NO. XV. – PETRA (WADY MOUSA)

The whole land of Idumea, now a mountainous rocky desert, was vaguely known to be full of remains of ancient grandeur and magnificence; but the country is inhabited by fierce and intractable tribes of Arabs, who seem to have inherited the spirit of their forefathers, and to proclaim to approaching travellers, as the Edomites did to the children of Israel – “Thou shall not pass.”

“The evidence,” says Mons. De la Borde, “collected by Volney distinctly shows, that the Idumeans were a populous and powerful nation, long posterior to the delivery of the remarkable prophecies concerning them, recorded in Scripture; that they possessed a settled government; that Idumea contained many cities; that these cities have long been absolutely deserted; that Idumea was eminent as a commercial nation; and that it offered a much shorter route to India from the Mediterranean, than the one ordinarily adopted.”

Petra lies almost in a line between the Dead Sea and the gulf of Akaba, at the head of the Red Sea. “At what period of time it was founded it is impossible to determine[89 - Chambers.]. From the mention of its inhabitants, the Edomites or Idumeans, in scriptural history, as well as from the character of its monuments, it is evident, however, that the city must be of immense antiquity. The Edomites had command of ports on the Red Sea, which put the commerce of India and Ethiopia into their hands, and was the source, both at an early period of their history and in the time of the Roman empire, of all their greatness. Petra was the centre point where the caravans rested between the Asiatic seas and the Mediterranean. The book of Job, a work of great antiquity, proves distinctly the great prosperity of his countrymen, the Edomites, and their acquaintance with many civilised arts. From it we learn that they wrought mines, manufactured wire-brass, and coined money; that they possessed mirrors, used scales and the weaver’s shuttle, and had many musical instruments; and, finally, that they were well advanced in astronomy and natural history, and had correct notions of a Deity and a future state. They also cut inscriptions on tablets, and their rich men built splendid tombs. All these things betokened no mean degree of civilisation in the land of Edom at a very early date, and confirm the supposition that portions of the remains of Petra are among the oldest, if not really the oldest, existing monuments of man’s hands.”

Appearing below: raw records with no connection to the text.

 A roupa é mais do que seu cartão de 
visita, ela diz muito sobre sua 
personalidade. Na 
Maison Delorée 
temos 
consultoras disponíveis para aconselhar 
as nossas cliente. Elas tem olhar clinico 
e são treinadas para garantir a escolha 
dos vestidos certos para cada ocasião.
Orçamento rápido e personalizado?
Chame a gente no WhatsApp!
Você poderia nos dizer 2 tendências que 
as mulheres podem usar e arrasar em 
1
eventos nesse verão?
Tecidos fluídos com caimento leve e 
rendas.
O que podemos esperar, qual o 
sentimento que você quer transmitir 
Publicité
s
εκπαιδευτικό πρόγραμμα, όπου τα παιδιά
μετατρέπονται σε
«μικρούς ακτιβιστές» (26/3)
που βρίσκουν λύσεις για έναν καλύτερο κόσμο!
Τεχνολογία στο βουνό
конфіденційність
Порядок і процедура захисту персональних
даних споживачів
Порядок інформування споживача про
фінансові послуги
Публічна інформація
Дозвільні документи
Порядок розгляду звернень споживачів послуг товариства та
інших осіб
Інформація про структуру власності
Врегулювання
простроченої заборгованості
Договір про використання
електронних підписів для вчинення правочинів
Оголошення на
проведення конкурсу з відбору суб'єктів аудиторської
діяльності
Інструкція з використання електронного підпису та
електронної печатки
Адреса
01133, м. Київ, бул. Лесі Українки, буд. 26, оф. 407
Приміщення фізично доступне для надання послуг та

Dr. Vincent[90 - Periplus of the Red Sea.] says, “Petra is the capital of Edom, or Seir, the Idumea, or Arabia Petræa of the Greeks, the Nabotæa, considered by geographers, historians, and poets, as the source of all the precious commodities of the East.” The whole commerce of the East, indeed, originally passed through Arabia Petræa to Phœnicia, Tyre, and Egypt. “Notwithstanding,” continues Dr. Vincent, “that the caravans decreased in proportion to the advance of navigation, still Petra was a capital of consideration in the age of the Periplus; there was still a proportion of the trade passed from Leukè Komè (the white village) to this city, and its princes maintained a rank similar to that of Herod in Judæa. In all the subsequent fluctuations of power, some commercial transactions are discoverable in this province; and if Egypt should ever be under a civilised government again, Petræa would be no longer a desert.”

“The Nabatæi,” says Pliny, “inhabited a city called Petra, in a hollow somewhat less than two miles in circumference, surrounded by inaccessible mountains, with a stream running through it. It is distant from the town of Gaza, on the coast, six hundred miles, and from the Persian Gulf, one hundred and twenty-two.”

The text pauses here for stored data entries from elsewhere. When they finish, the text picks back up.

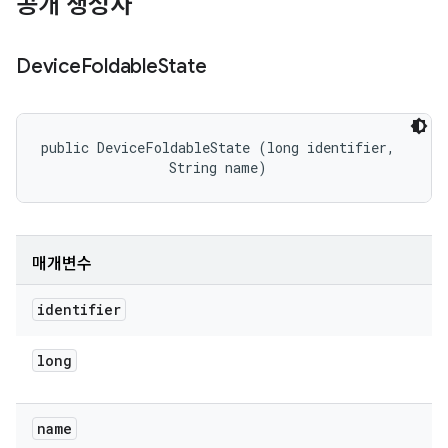
공개 생성자
Device
Foldable
State
public DeviceFoldableState (long identifier, 

                String name)
매개변수
identifier
long
name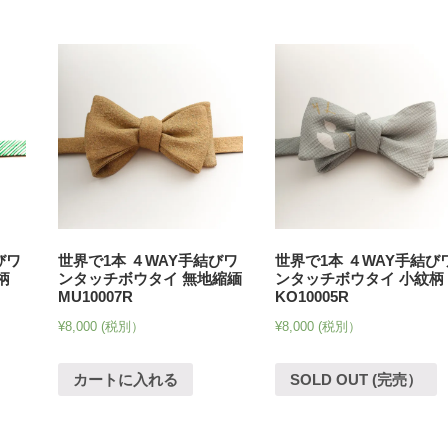
びワ
世界で1本 ４WAY手結びワ
世界で1本 ４WAY手結び
柄
ンタッチボウタイ 無地縮緬
ンタッチボウタイ 小紋柄
MU10007R
KO10005R
¥
8,000
(税別）
¥
8,000
(税別）
カートに入れる
SOLD OUT (完売）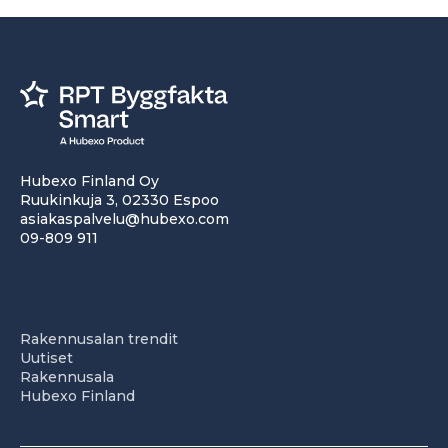
Hubexo Finland Oy
Ruukinkuja 3, 02330 Espoo
asiakaspalvelu@hubexo.com
09-809 911
Rakennusalan trendit
Uutiset
Rakennusala
Hubexo Finland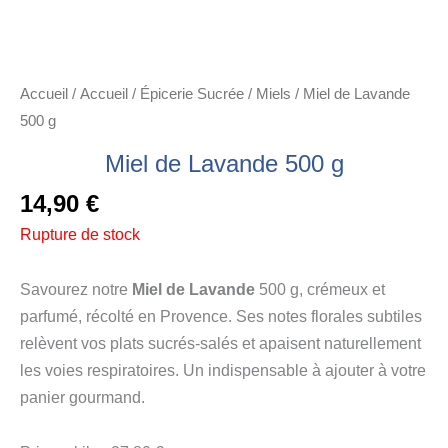
Accueil
/
Accueil
/
Épicerie Sucrée
/
Miels
/ Miel de Lavande
500 g
Miel de Lavande 500 g
14,90
€
Rupture de stock
Savourez notre
Miel de Lavande
500 g, crémeux et
parfumé, récolté en Provence. Ses notes florales subtiles
relèvent vos plats sucrés-salés et apaisent naturellement
les voies respiratoires. Un indispensable à ajouter à votre
panier gourmand.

Strabo says, “the capital of the Nabatæi is called Petra; it lies in a spot, which is itself level and plain, but fortified all round with a barrier of rocks and precipices; within, furnished with a spring of excellent quality, for the supply of water, and the irrigation of gardens; without the circuit, the country is in a great measure desert, especially towards Judæa.”

Such are the ancient accounts of a city, which, for many centuries, has been to Europe as if it did not exist. According to this geographer it was a great and flourishing city, standing on a high rock in a plain, hemmed in and fortified all round with a barrier of rocks and precipices; and from this position it derived its name.

Very little is known of the history of this remarkable city, and of this little we have only space for a few incidents.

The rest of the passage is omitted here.